Faster Linear Model On Big Data

tidyverse

#1

Hi All,

I have a data set with 10K rows and 500 columns. I am performing outlier analysis on it and the code I wrote is not suitable for big data like this. Basically I want to find residuals for each of the column combination and then plug in the outlier analysis formula in it.
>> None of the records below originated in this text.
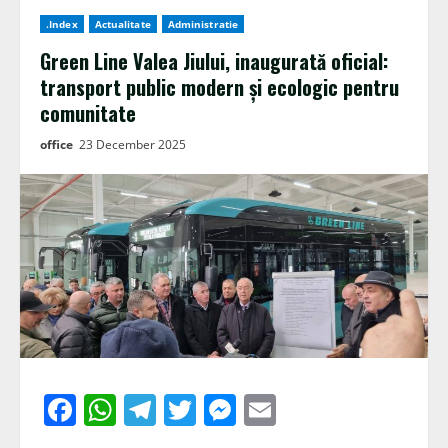
.Index
Actualitate
Administratie
Green Line Valea Jiului, inaugurată oficial:
transport public modern și ecologic pentru
comunitate
office
23 December 2025
Facebook
WhatsApp
Telegram
Twitter
Messenger
Email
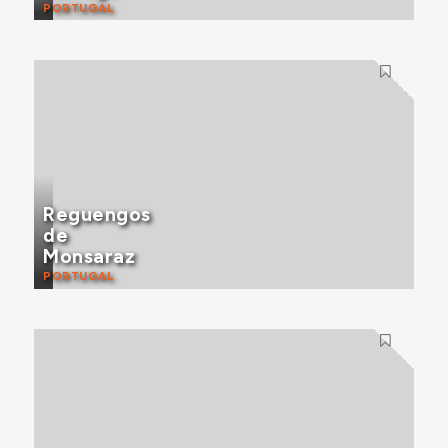
PORTUGAL
Reguengos
de
Monsaraz
PORTUGAL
The later part is fast, however the residuals calculation part is very slow as shown in the code below.

# Data frame of all combinations excluding same columns 
modelcols <- subset(expand.grid(c1=names(Data), c2=names(Data), 
                    stringsAsFactors = FALSE), c1!=c2)

# Function
analysisFunc <- function(x,y) {        
      # Fetch the two columns on which to perform analysis
      c1 <- Data[[x]]
      c2 <- Data[[y]]

      # Create linear model
      linearModel <- lm(c1 ~ c2)

      # Capture model data from summary
      modelData <- summary(linearModel)

      # Residuals
      residualData <- modelData$residuals
}

# Apply function to return matrix of residuals
linearData <- mapply(analysisFunc, modelcols$c1, modelcols$c2)
# re-naming matrix columns
colnames(linearData) <- paste(modelcols$c1, modelcols$c2, sep="_")

If there any way I can speed it up using some other R optimization technique I might not be aware of?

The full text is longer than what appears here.